*** SUPPLIED DATA ***
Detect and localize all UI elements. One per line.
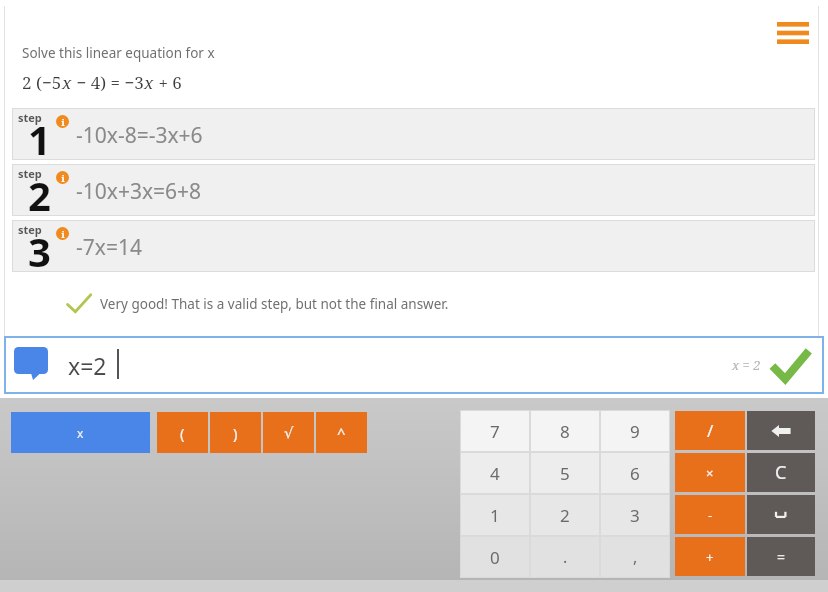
staticText: × — [706, 464, 714, 482]
button[interactable]: x=2 — [4, 336, 824, 394]
staticText: 2 — [560, 504, 570, 527]
button[interactable]: . — [531, 537, 599, 577]
button[interactable]: = — [747, 537, 815, 576]
staticText: C — [775, 460, 787, 485]
staticText: ^ — [337, 423, 346, 443]
button[interactable]: step — [12, 108, 815, 160]
staticText: x — [62, 71, 72, 94]
staticText: 9 — [630, 420, 640, 443]
staticText: x — [144, 71, 154, 94]
staticText: . — [563, 546, 568, 568]
button[interactable]: - — [675, 495, 745, 534]
button[interactable]: , — [601, 537, 669, 577]
button[interactable]: ( — [157, 412, 208, 453]
staticText: = — [777, 547, 786, 566]
button[interactable]: x — [11, 412, 150, 453]
staticText: i — [61, 172, 65, 184]
staticText: step — [18, 222, 42, 237]
button[interactable]: × — [675, 453, 745, 492]
staticText: 1 — [490, 504, 500, 527]
button[interactable]: Step info — [56, 227, 69, 240]
staticText: 3 — [630, 504, 640, 527]
button[interactable]: 0 — [461, 537, 529, 577]
staticText: ( — [180, 423, 185, 443]
button[interactable]: 6 — [601, 453, 669, 493]
button[interactable]: C — [747, 453, 815, 492]
staticText: + — [706, 548, 714, 566]
button[interactable]: 3 — [601, 495, 669, 535]
staticText: + 6 — [154, 71, 182, 94]
staticText: 7 — [490, 420, 500, 443]
staticText: Solve this linear equation for x — [22, 44, 215, 62]
button[interactable]: + — [675, 537, 745, 576]
staticText: i — [61, 228, 65, 240]
button[interactable]: ^ — [316, 412, 367, 453]
staticText: - — [708, 506, 713, 524]
staticText: 5 — [560, 462, 570, 485]
button[interactable]: step — [12, 164, 815, 216]
button[interactable]: √ — [263, 412, 314, 453]
staticText: Very good! That is a valid step, but not… — [100, 295, 449, 313]
staticText: 4 — [490, 462, 500, 485]
staticText: , — [633, 546, 638, 568]
staticText: 0 — [490, 546, 500, 569]
staticText: step — [18, 166, 42, 181]
staticText: -10x+3x=6+8 — [76, 177, 202, 206]
button[interactable]: Step info — [56, 115, 69, 128]
staticText: ) — [233, 423, 238, 443]
button[interactable]: 7 — [461, 411, 529, 451]
button[interactable]: 8 — [531, 411, 599, 451]
staticText: 2 — [28, 168, 51, 220]
staticText: x=2 — [68, 350, 107, 381]
button[interactable]: Backspace — [747, 411, 815, 450]
button[interactable]: 5 — [531, 453, 599, 493]
staticText: 3 — [28, 224, 51, 276]
button[interactable]: ) — [210, 412, 261, 453]
staticText: / — [707, 419, 714, 442]
button[interactable]: Step info — [56, 171, 69, 184]
staticText: 6 — [630, 462, 640, 485]
button[interactable]: Menu — [770, 14, 816, 52]
staticText: −5 — [42, 71, 62, 94]
button[interactable]: 2 — [531, 495, 599, 535]
staticText: i — [61, 116, 65, 128]
button[interactable]: 4 — [461, 453, 529, 493]
button[interactable]: 1 — [461, 495, 529, 535]
staticText: √ — [284, 424, 294, 441]
staticText: 8 — [560, 420, 570, 443]
staticText: x = 2 — [732, 356, 761, 374]
button[interactable]: / — [675, 411, 745, 450]
staticText: -10x-8=-3x+6 — [76, 121, 203, 150]
staticText: 2 ( — [22, 71, 42, 94]
button[interactable]: step — [12, 220, 815, 272]
staticText: x — [77, 425, 84, 441]
staticText: 1 — [28, 112, 51, 164]
staticText: -7x=14 — [76, 233, 142, 262]
staticText: step — [18, 110, 42, 125]
button[interactable]: Enter — [747, 495, 815, 534]
button[interactable]: 9 — [601, 411, 669, 451]
staticText: − 4) = −3 — [72, 71, 144, 94]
***
In the records above, some lines hold the word "info"; copy each such line.

▶ _TASK RESPONSE_
button[interactable]: Step info — [56, 227, 69, 240]
button[interactable]: Step info — [56, 115, 69, 128]
button[interactable]: Step info — [56, 171, 69, 184]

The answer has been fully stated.